**TASK REQUIREMENTS:** For the entries presented below, indicate the number of lines that include the word "time", adding nothing else.

★ ★ ★ ★ ★

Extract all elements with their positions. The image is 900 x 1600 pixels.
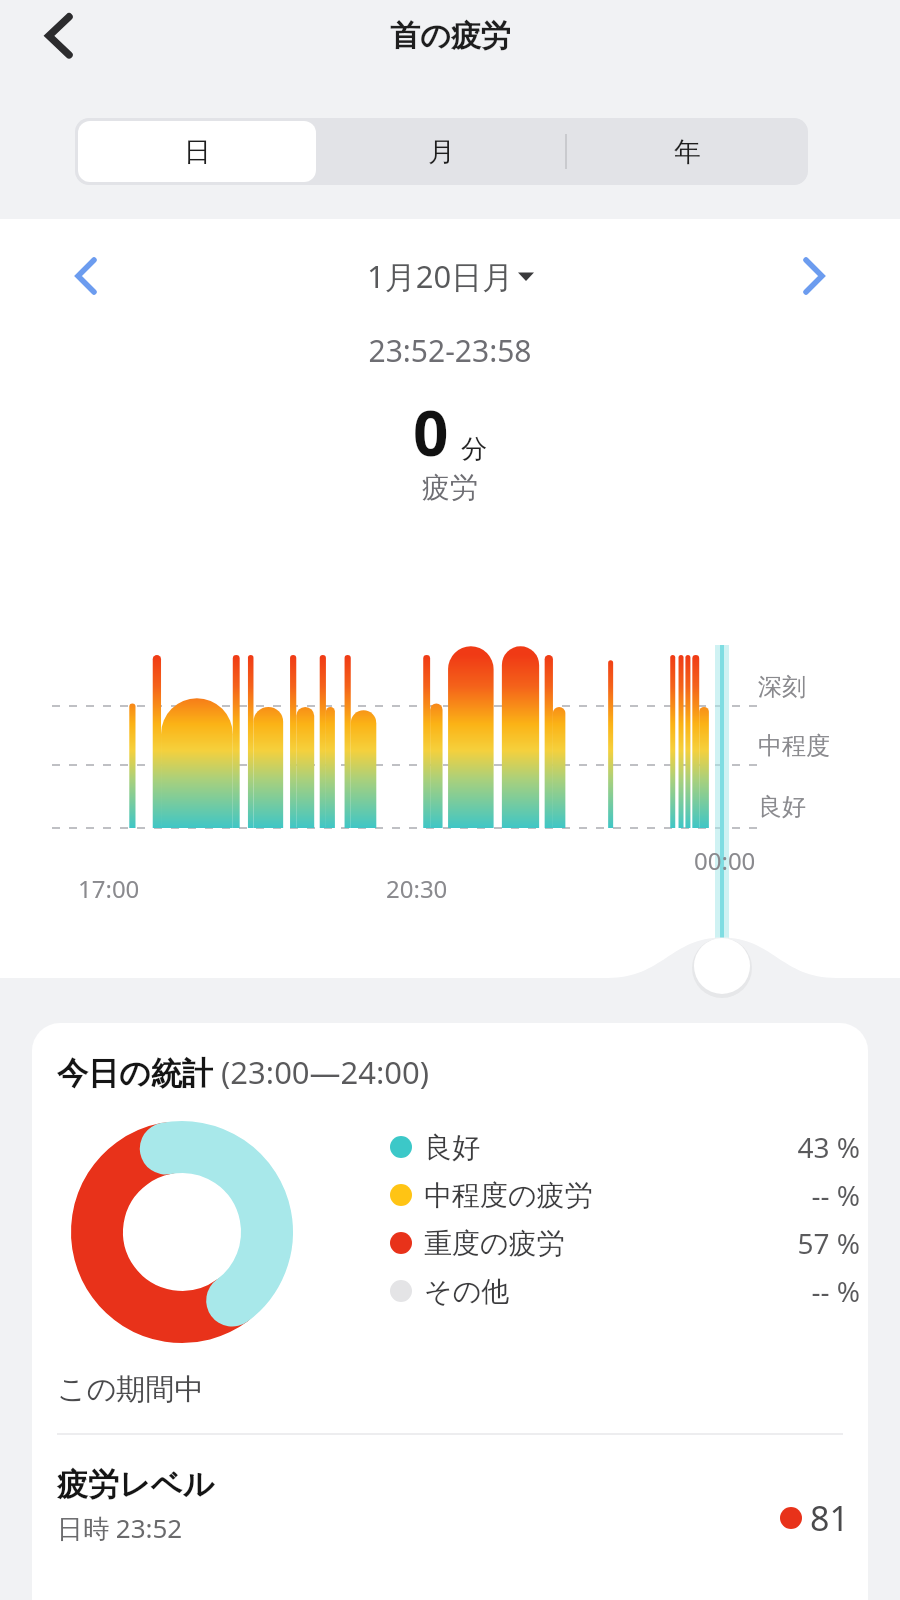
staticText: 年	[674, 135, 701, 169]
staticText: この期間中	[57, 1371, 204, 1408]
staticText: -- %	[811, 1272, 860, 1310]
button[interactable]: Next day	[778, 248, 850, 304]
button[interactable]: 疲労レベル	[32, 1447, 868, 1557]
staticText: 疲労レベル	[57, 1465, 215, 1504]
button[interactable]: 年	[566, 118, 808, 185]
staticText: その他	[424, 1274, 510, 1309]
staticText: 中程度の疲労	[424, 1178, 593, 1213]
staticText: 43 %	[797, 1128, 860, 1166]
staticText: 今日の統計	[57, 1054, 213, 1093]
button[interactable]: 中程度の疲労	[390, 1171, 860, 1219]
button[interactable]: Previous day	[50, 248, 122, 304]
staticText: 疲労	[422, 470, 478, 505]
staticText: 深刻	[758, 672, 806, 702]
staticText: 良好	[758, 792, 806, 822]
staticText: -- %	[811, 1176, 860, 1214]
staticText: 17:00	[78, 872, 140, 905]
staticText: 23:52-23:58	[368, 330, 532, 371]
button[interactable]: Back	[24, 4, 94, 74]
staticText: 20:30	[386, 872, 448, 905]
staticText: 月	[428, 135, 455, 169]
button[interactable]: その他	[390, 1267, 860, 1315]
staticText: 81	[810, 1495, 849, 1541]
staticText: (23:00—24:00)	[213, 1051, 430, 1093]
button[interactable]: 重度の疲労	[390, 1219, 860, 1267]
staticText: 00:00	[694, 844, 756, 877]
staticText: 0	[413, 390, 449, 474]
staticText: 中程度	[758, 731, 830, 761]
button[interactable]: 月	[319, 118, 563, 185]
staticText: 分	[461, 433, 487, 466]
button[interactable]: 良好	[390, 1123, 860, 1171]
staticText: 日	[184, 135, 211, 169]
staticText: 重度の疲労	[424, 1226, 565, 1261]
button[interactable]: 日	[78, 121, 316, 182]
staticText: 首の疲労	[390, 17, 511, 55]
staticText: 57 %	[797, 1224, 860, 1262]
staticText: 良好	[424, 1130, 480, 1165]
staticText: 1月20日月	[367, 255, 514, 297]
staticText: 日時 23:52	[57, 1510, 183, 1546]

★ ★ ★ ★ ★

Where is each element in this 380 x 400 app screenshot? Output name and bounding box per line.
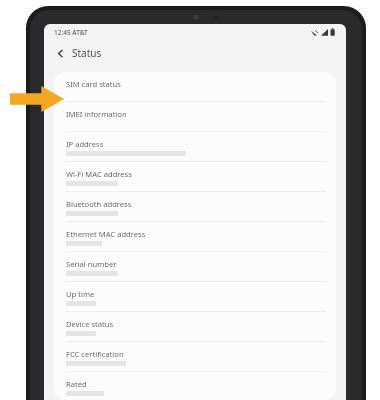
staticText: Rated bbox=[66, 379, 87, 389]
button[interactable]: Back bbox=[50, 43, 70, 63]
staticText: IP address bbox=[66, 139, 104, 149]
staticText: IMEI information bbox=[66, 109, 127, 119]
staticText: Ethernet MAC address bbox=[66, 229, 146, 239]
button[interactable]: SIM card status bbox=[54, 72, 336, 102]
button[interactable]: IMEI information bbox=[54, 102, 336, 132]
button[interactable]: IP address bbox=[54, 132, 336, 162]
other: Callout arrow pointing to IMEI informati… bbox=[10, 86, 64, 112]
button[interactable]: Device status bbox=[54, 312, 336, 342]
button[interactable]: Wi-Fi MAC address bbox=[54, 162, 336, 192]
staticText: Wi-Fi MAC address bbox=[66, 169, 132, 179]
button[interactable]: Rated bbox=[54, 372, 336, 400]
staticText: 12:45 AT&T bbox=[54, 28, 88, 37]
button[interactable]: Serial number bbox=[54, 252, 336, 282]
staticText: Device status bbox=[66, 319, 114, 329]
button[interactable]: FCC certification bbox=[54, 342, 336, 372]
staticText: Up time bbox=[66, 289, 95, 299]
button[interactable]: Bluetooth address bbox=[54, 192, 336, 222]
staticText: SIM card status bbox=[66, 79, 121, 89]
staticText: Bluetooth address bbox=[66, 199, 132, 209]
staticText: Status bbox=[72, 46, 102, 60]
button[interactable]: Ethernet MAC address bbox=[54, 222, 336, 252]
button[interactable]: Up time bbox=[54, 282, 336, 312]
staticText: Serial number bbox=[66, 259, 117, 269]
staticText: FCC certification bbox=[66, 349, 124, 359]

★ ★ ★ ★ ★

**EXERCISE RESULT:** 2